Welcoming a new baby in the family is a time of change for everyone, especially children. It is a big adjustment when there are new routines, new noises, and they realize the baby is here to stay!

Mothers and fathers may have their own doubts at times and wonder, "Will I love this baby as much as I love my first child?" "Will I have the energy and time for the new baby, my other children and my spouse?"

Just as you may have doubts about how another child will affect your family, your other children may have some of these same doubts. Children do not generally like to share your love, time or attention with another person.

With the birth of a new baby, older children may fear losing the love of a parent. Children may be wondering, "Will my mom and dad like the new baby more than me?" "Everyone is so happy about the new baby. What about me?"

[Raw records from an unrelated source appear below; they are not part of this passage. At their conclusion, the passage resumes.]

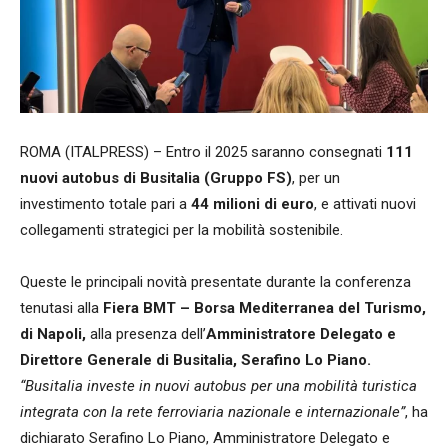
ROMA (ITALPRESS) – Entro il 2025 saranno consegnati
111
nuovi autobus di Busitalia (Gruppo FS)
, per un
investimento totale pari a
44 milioni di euro
, e attivati nuovi
collegamenti strategici per la mobilità sostenibile.
Queste le principali novità presentate durante la conferenza
tenutasi alla
Fiera BMT – Borsa Mediterranea del Turismo,
di Napoli,
alla presenza dell’
Amministratore Delegato e
Direttore Generale di Busitalia, Serafino Lo Piano.
“Busitalia investe in nuovi autobus per una mobilità turistica
integrata con la rete ferroviaria nazionale e internazionale”
, ha
dichiarato Serafino Lo Piano, Amministratore Delegato e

It is not unusual for siblings to show signs of jealousy and fall back into old behaviors they had "outgrown." They may forget newly learned behavior such as toilet training. They may act like a baby, such as crying, wetting their pants, or wanting a bottle. This is quite normal. It often does not last long.

Here are some suggestions to help the older sibling adjust to living with a new brother or sister:

  • Before and after the birth, read books to your child about living with a new baby.
  • Often, children will be most difficult during feeding times. Give your child a doll to feed, bathe, and wrap when you care for the new baby.
  • Encourage your children to use the bathroom and offer them food or drinks before you sit down to nurse the baby. This will help avoid interruptions.
  • Read books to the older children while nursing the baby.
  • Have a collection of toys to play with only while mother is nursing the baby.

Ways to make other children feel special include:

  • Remind your children that you love them, and let them know how special they are. They are the new big brother or sister.
  • Include the other children in the daily care of the baby. They can be "helpers." They can get a diaper or wipes, or throw soiled diapers in the trash. They can talk to the baby during diaper changes or other baby care tasks.
  • Remind the older child about special things that the baby cannot do yet; such as making cookies, blowing bubbles, etc.
  • It is helpful to remind visitors to greet the older child first. Suggest to visitors that they may want to bring a gift for the older child to make them feel special. Delaying opening gifts until the older child is sleeping may also be helpful.
  • Have a special time each day just for you and them to play, read or cuddle.
  • Remember to be patient. It may take a few weeks for the older sibling to adjust. This is a time of transition for each member of the family.